# NPZ Error Analysis

This notebook helps you inspect NPZ segments and find where the model performs poorly.

Workflow:
1. Configure paths and labels.
2. Build train/val splits and dataset stats.
3. Load a checkpoint and run inference.
4. Inspect misclassified and low-confidence samples.
5. Visualize raw audio and sensor channels.


In [None]:
from pathlib import Path
import os
import random
import numpy as np
import torch
import torch.nn as nn
import torchaudio
import torchvision.models as models
import matplotlib.pyplot as plt

from src.ReadSegments import ReadSegments, find_segment_paths, read_labels_from_segments
from util.label_processor import LabelProcessor, DropLabel

try:
    import pandas as pd
except ImportError:
    pd = None


In [None]:
DATA_ROOT = Path("data/MMDataset_segments_first5")
CKPT_PATH = Path("checkpoints/best_multimodal.pt")

TARGET_SR = 22050
AUDIO_FMAX = 4000
TRAIN_RATIO = 0.6
SPLIT_SEED = 42
BATCH_SIZE = 32

DEVICE = torch.device("cuda" if torch.cuda.is_available() else "cpu")
print("Device:", DEVICE)


In [None]:
label_processor = LabelProcessor(
    raw_to_norm={
        "no secretion": "no_secretion",
        "no secretion sound": "no_secretion",
        "no secretion sound (with hemf)": "no_secretion",
        "3ml secretion": "secretion",
        "3ml secretion m4": "secretion",
        "5ml secretion m4": "secretion",
        "5ml secretion": "secretion",
        "3ml secretion (with hemf)": "secretion",
    },
    fail_on_unknown=True,
)

def group_key_from_path(path: str) -> str:
    base = os.path.basename(path)
    if "_win" in base:
        return base.split("_win")[0]
    return os.path.splitext(base)[0]

def infer_group_label(group_paths, normalizer):
    norm_label = None
    for p in group_paths:
        d = np.load(p, allow_pickle=True)
        if "label" not in d:
            raise KeyError(f"Missing 'label' field in {p}")
        lab = d["label"]
        if isinstance(lab, np.ndarray) and lab.shape == ():
            lab = lab.item()
        current = normalizer(str(lab))
        if norm_label is None:
            norm_label = current
        elif norm_label != current:
            raise ValueError(f"Mixed labels inside group {p}: '{norm_label}' vs '{current}'")
    if norm_label is None:
        raise ValueError("Group contained no labels; cannot infer class")
    return norm_label

def split_paths_by_group(paths, train_ratio=0.6, seed=42, label_normalizer=None):
    groups = {}
    for p in paths:
        key = group_key_from_path(p)
        groups.setdefault(key, []).append(p)
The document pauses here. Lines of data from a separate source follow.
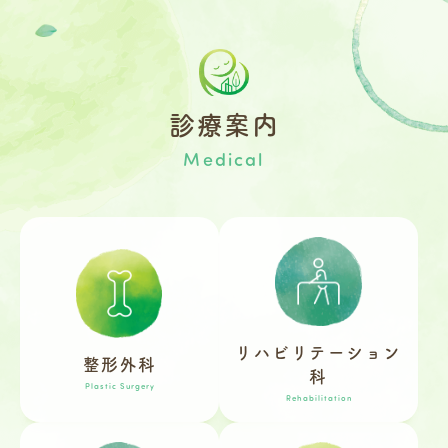
診療案内
Medical
リハビリテーション
整形外科
科
Plastic Surgery
Rehabilitation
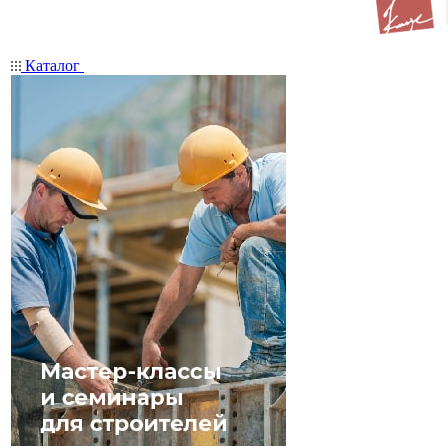
Каталог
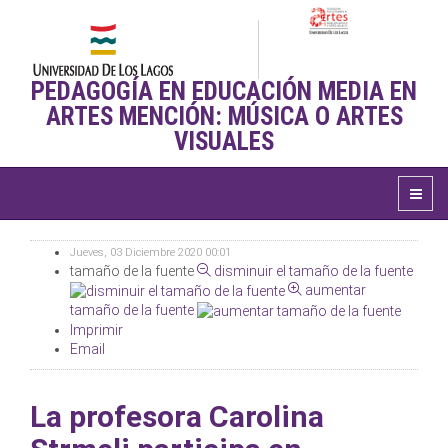
PEDAGOGÍA EN EDUCACIÓN MEDIA EN
ARTES MENCIÓN: MÚSICA O ARTES
VISUALES
Jueves, 03 Diciembre 2020 00:01
tamaño de la fuente
disminuir el tamaño de la fuente
aumentar
tamaño de la fuente
Imprimir
Email
La profesora Carolina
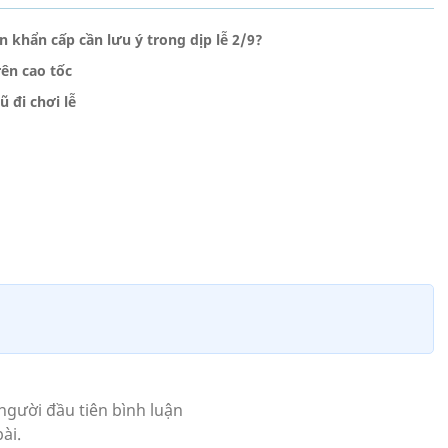
 khẩn cấp cần lưu ý trong dịp lễ 2/9?
rên cao tốc
ũ đi chơi lễ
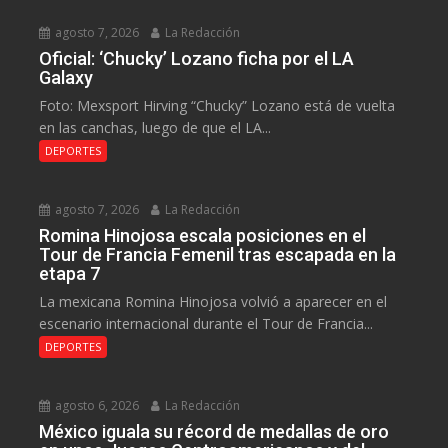
agosto 7, 2026
La Redacción
Oficial: ‘Chucky’ Lozano ficha por el LA
Galaxy
Foto: Mexsport Hirving “Chucky” Lozano está de vuelta
en las canchas, luego de que el LA...
DEPORTES
agosto 7, 2026
La Redacción
Romina Hinojosa escala posiciones en el
Tour de Francia Femenil tras escapada en la
etapa 7
La mexicana Romina Hinojosa volvió a aparecer en el
escenario internacional durante el Tour de Francia...
DEPORTES
agosto 6, 2026
La Redacción
México iguala su récord de medallas de oro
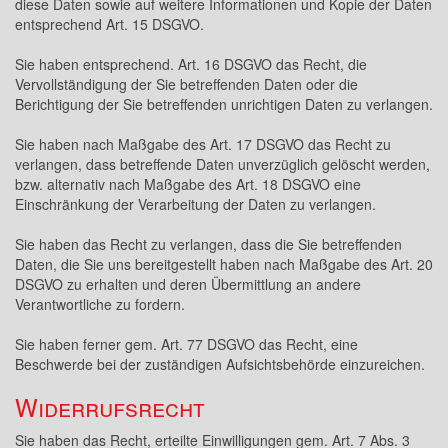
diese Daten sowie auf weitere Informationen und Kopie der Daten
entsprechend Art. 15 DSGVO.
Sie haben entsprechend. Art. 16 DSGVO das Recht, die
Vervollständigung der Sie betreffenden Daten oder die
Berichtigung der Sie betreffenden unrichtigen Daten zu verlangen.
Sie haben nach Maßgabe des Art. 17 DSGVO das Recht zu
verlangen, dass betreffende Daten unverzüglich gelöscht werden,
bzw. alternativ nach Maßgabe des Art. 18 DSGVO eine
Einschränkung der Verarbeitung der Daten zu verlangen.
Sie haben das Recht zu verlangen, dass die Sie betreffenden
Daten, die Sie uns bereitgestellt haben nach Maßgabe des Art. 20
DSGVO zu erhalten und deren Übermittlung an andere
Verantwortliche zu fordern.
Sie haben ferner gem. Art. 77 DSGVO das Recht, eine
Beschwerde bei der zuständigen Aufsichtsbehörde einzureichen.
Widerrufsrecht
Sie haben das Recht, erteilte Einwilligungen gem. Art. 7 Abs. 3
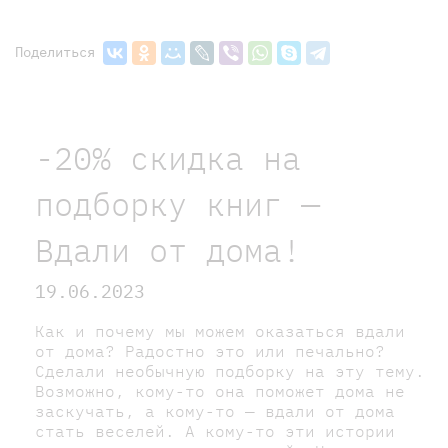
Поделиться
-20% скидка на
подборку книг —
Вдали от дома!
19.06.2023
Как и почему мы можем оказаться вдали
от дома? Радостно это или печально?
Сделали необычную подборку на эту тему.
Возможно, кому-то она поможет дома не
заскучать, а кому-то — вдали от дома
стать веселей. А кому-то эти истории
    rng = random.Random(seed)

    if label_normalizer is not None:
        label_to_keys = {}
        for k, ps in groups.items():
            try:
                norm_label = infer_group_label(ps, label_normalizer)
            except DropLabel:
                continue
            label_to_keys.setdefault(norm_label, []).append(k)

        train_keys = []
        val_keys = []
        for _, keys in sorted(label_to_keys.items()):
            keys_sorted = sorted(keys)
            rng.shuffle(keys_sorted)
            n_train = int(train_ratio * len(keys_sorted))
            if len(keys_sorted) > 1:
                n_train = min(max(n_train, 1), len(keys_sorted) - 1)
            train_keys.extend(keys_sorted[:n_train])
            val_keys.extend(keys_sorted[n_train:])
        rng.shuffle(train_keys)
        rng.shuffle(val_keys)
    else:
        keys = sorted(groups.keys())
        rng.shuffle(keys)
        n_train = int(train_ratio * len(keys))
        if len(keys) > 1:
            n_train = min(max(n_train, 1), len(keys) - 1)
        train_keys = keys[:n_train]
        val_keys = keys[n_train:]

    train_paths = [p for k in train_keys for p in sorted(groups[k])]
    val_paths = [p for k in val_keys for p in sorted(groups[k])]
    return train_paths, val_paths


In [None]:
all_paths = sorted(find_segment_paths(str(DATA_ROOT)))
print("Total npz files:", len(all_paths))
if not all_paths:
    raise RuntimeError("No npz files found. Update DATA_ROOT.")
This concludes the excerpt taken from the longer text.